Records from a data collection ::
■ ■ ■ ■ ■
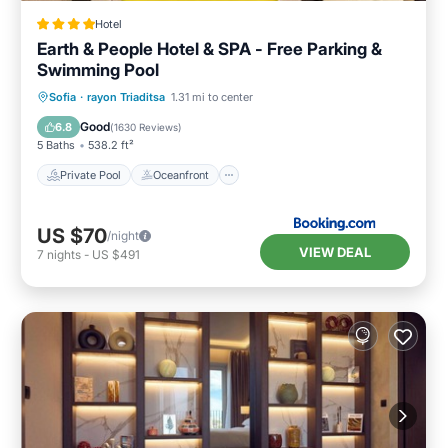
Hotel
Earth & People Hotel & SPA - Free Parking &
Swimming Pool
Private Pool
Oceanfront
Hot Tub
Sofia
·
rayon Triaditsa
1.31 mi to center
Breakfast
Good
6.8
(
1630 Reviews
)
5 Baths
538.2 ft²
Private Pool
Oceanfront
US $70
/night
VIEW DEAL
7
nights
-
US $491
■ ■ ■ ■ ■
Reproduce each line of the records exactly, omitting any picture.

Output for this exercise ::
Hotel
Earth & People Hotel & SPA - Free Parking &
Swimming Pool
Private Pool
Oceanfront
Hot Tub
Sofia
·
rayon Triaditsa
1.31 mi to center
Breakfast
Good
6.8
(
1630 Reviews
)
5 Baths
538.2 ft²
Private Pool
Oceanfront
US $70
/night
VIEW DEAL
7
nights
-
US $491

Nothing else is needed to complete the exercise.